Starting with a given corpus, the first step is to build a dictionary. It is preferable to select only those lower case words for inclusion in the dictionary that occur beyond certain number of times. Also to deal with numbers, it is a good idea to replace all numbers with a special character string representing all numbers. This step generally leads to a manageable dictionary size, \(N_D\), of few hundreds of thousands of words. The next step is to create a list of context words. These are the words only whose appearance in the context window is counted to generate co-occurrence matrix. In terms of pattern recognition analogy, one can view context words as raw features whose presence at different locations (dictionary words) is being detected. Looking at our small corpus example, let us consider “earned”, “foolish”, “penny”, and “saved” as context words. In that case, the bigram frequencies for words “a” and “penny” would be given by the following table:

     earned foolish penny saved
a 0 0 1 0
penny 1 0 0 1

A typical choice for context words is to choose top 5 to 10% most frequent words resulting in \(N_C\) words. The next step is to calculate \(N_DxN_C\) matrix of co-occurrence probabilities. Typically, a symmetrical window of size three centered at the current word is used to count co-occurrences of context words appearing within the window. The SQRT(2) operation consists of simply dividing every co-occurrence matrix entry by \(\sqrt(2)\) to ensure the range of Hellinger distance between 0-1. The final step is to apply principal component analysis (PCA) to minimize the reconstruction error measured in terms of Hellinger distance between the original and reconstructed vectors. Since the co-occurrence matrix is not a square matrix, PCA is applied via singular value decomposition (SVD) to extract top 50 or 100 eigenvalues and eigenvectors and transform the raw vectors of the co-occurrence matrix to generate final word vectors. See an example in the comments section.

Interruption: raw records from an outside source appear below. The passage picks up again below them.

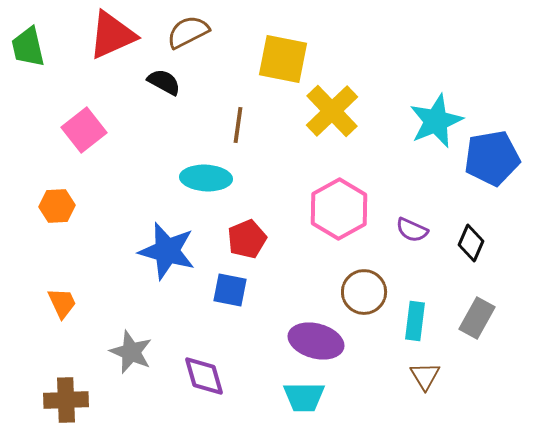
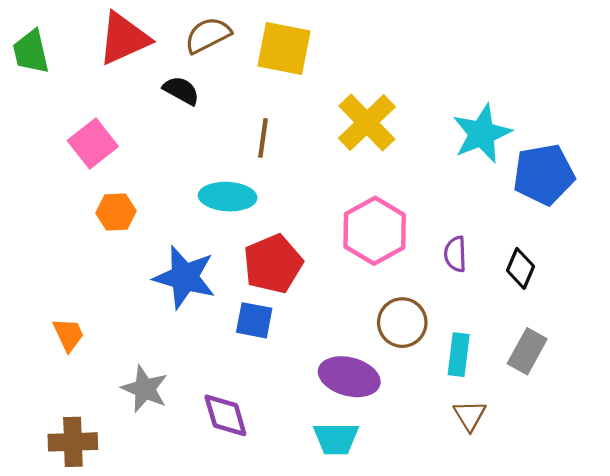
yellow square: (283, 59) -> (284, 48), moved
orange hexagon: (57, 206) -> (116, 212), moved
purple semicircle: (412, 230) -> (455, 254), turned 64
red pentagon: (247, 239) -> (273, 264), size x1.4

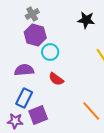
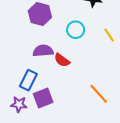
cyan circle: (50, 52) -> (76, 30), moved
purple semicircle: (24, 70) -> (43, 51), moved

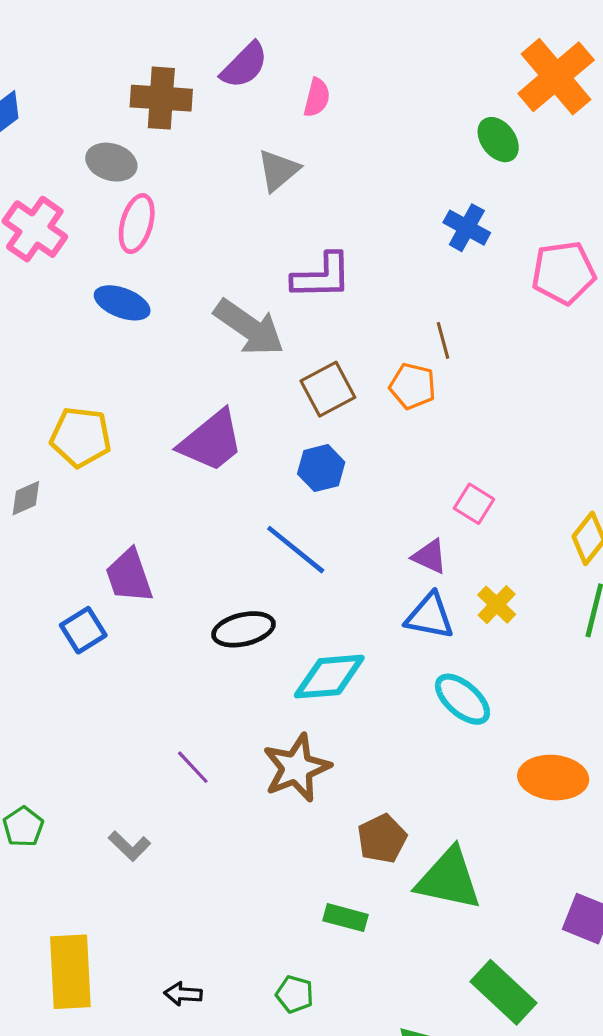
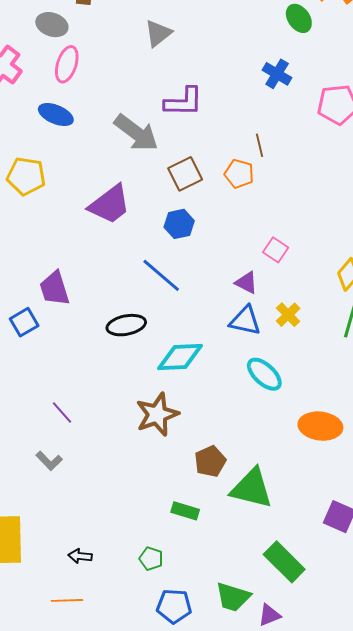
yellow pentagon: (81, 437) -> (26, 176), moved
purple line: (193, 767) -> (62, 412), moved

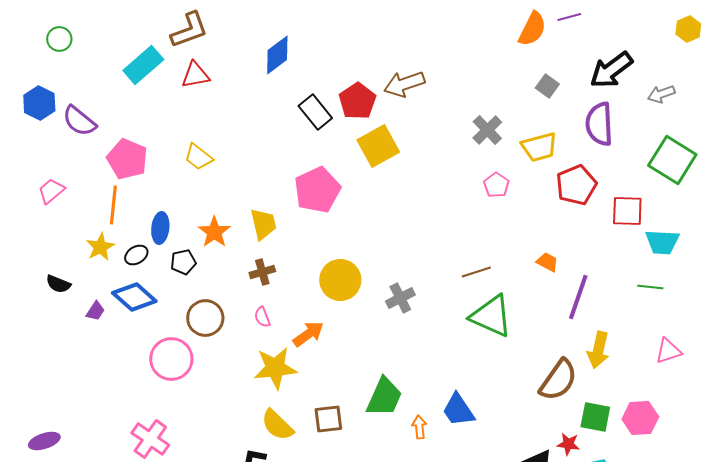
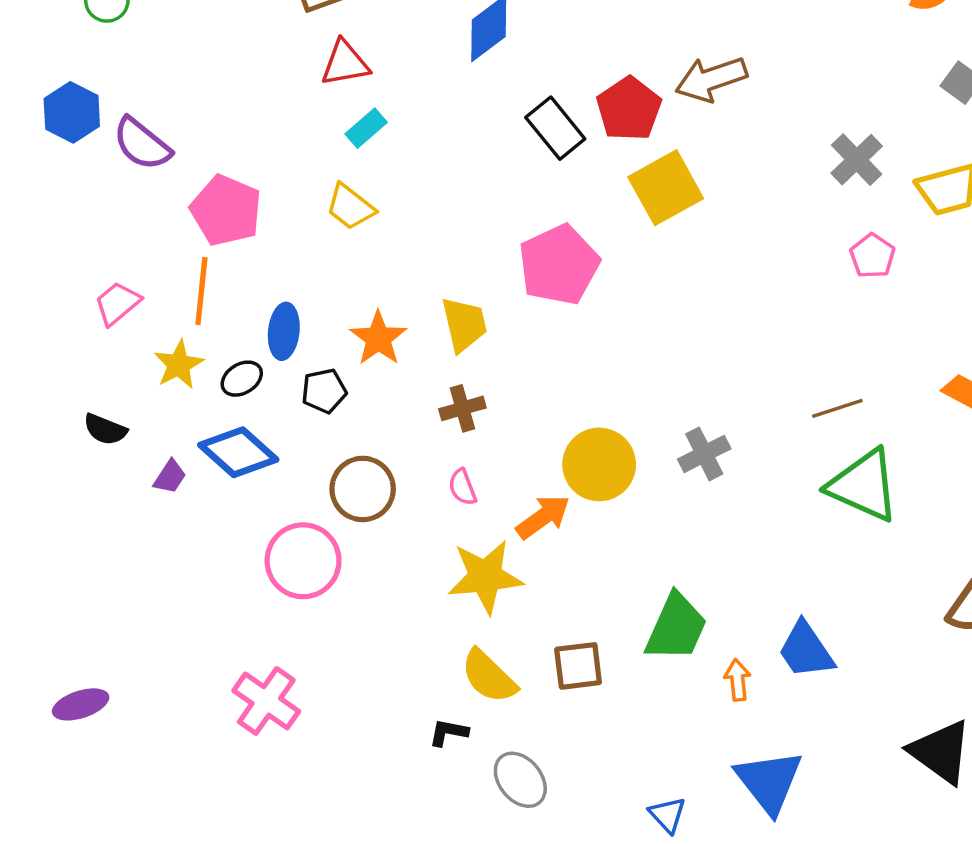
cyan rectangle: (143, 65) -> (366, 128), moved, size x0.6
pink trapezoid: (51, 191) -> (117, 303), moved
yellow circle: (340, 280) -> (599, 464), moved

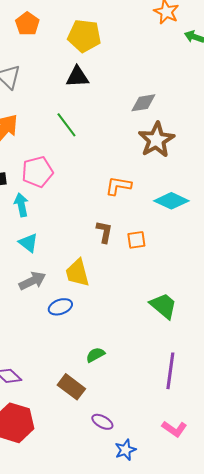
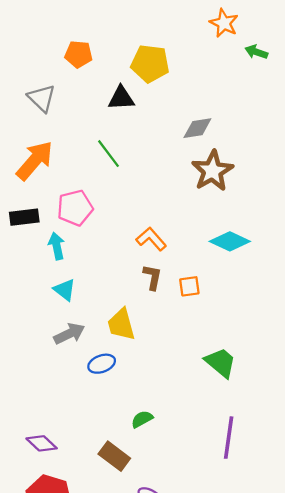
orange pentagon: (27, 24) -> (79, 54), moved, turned -30
yellow pentagon: (84, 36) -> (150, 64), moved
orange L-shape: (118, 186) -> (151, 239), moved, turned 40

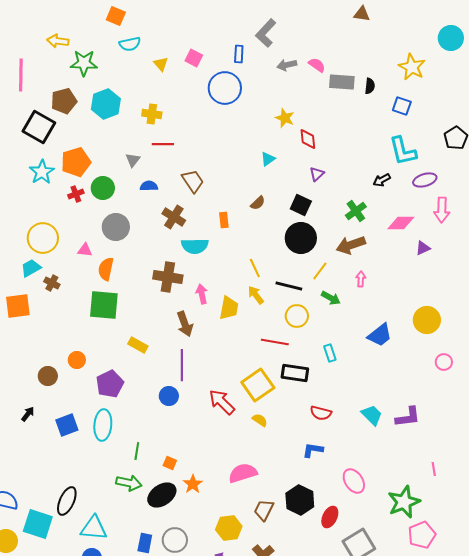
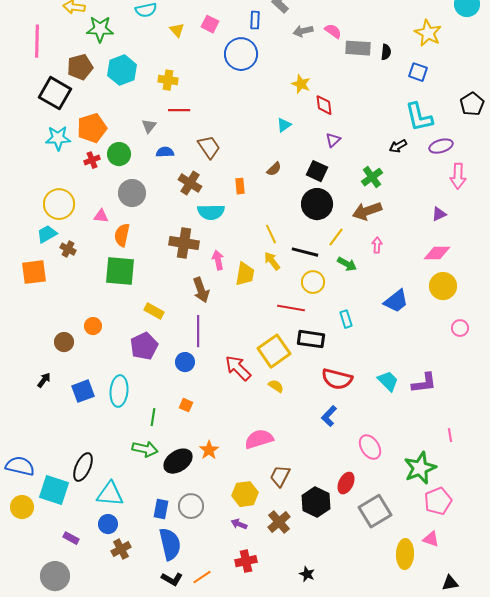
cyan star: (42, 172) -> (58, 138), turned 30
pink diamond: (401, 223) -> (437, 253), moved
purple pentagon: (110, 384) -> (144, 346), moved
red semicircle: (321, 413) -> (337, 379), size x1.4
blue L-shape: (313, 450) -> (329, 416), turned -55
orange square: (170, 463) -> (186, 405), moved
black hexagon: (300, 500) -> (316, 502), moved

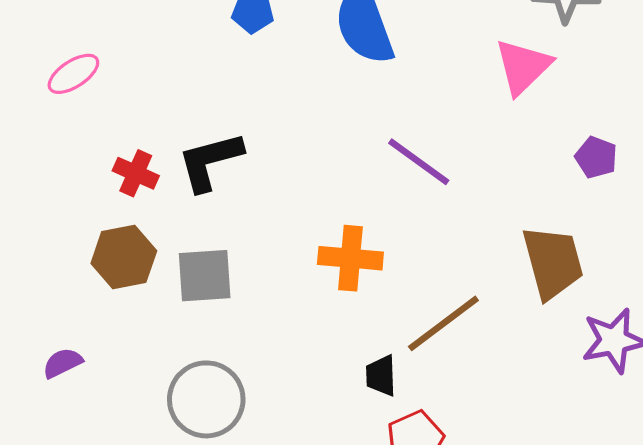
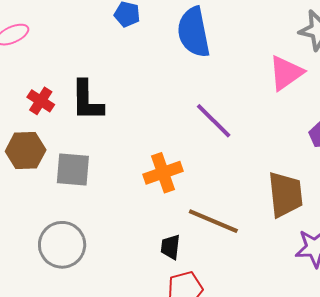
black L-shape: (210, 161) -> (87, 101), turned -84
orange cross: (350, 258) -> (163, 173), turned -33
brown line: (443, 323) -> (213, 221), turned 51

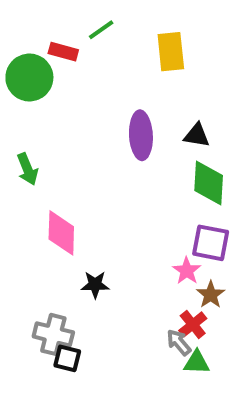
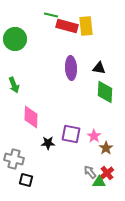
green line: (101, 30) -> (51, 15), turned 48
red rectangle: (63, 52) -> (67, 26), moved, size x1.5
purple square: (211, 243) -> (71, 134), moved
red cross: (193, 324) -> (107, 173), moved
gray cross: (53, 334) -> (14, 159), moved
black square: (67, 358) -> (26, 180), moved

How good are Word Embeddings?

You can check how good is the above approach for word embedding by finding the top 10 nearest neighbors of a word that you can input at the following site:

Screen Shot 2015-06-22 at 6.32.58 PM

For example, I got the following list of nearest neighbors for “baseball.” Pretty neat!

Screen Shot 2015-06-22 at 6.33.11 PM

The approach briefly described above is not the only approach for word embeddings via co-occurrence statistics. There are few other methods as well as a website where you can compare the performance of different word embedding methods as well as make a two-dimensional mapping of a set of words based on their similarity. One such plot is shown below.

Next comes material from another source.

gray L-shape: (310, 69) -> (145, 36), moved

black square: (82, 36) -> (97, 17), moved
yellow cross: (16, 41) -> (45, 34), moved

Screen Shot 2015-06-22 at 6.53.28 PM

 An Interesting Application of Word Embeddings

The work on word embeddings by several researchers has shown that word embeddings well capture word semantics giving rise to searches where concepts can be modified via adding or subtracting word vectors to obtain more meaningful results. One interesting application along these lines is being developed by Stitch Fix Technology for online shopping wherein the vector representations of merchandise is modified by word vectors of keywords to generate recommendations for customers as illustrated by the following example.


We can expect many more applications of word embeddings in near future as researchers try to integrate word vectors with similar representations for images, videos, and other digital artifacts.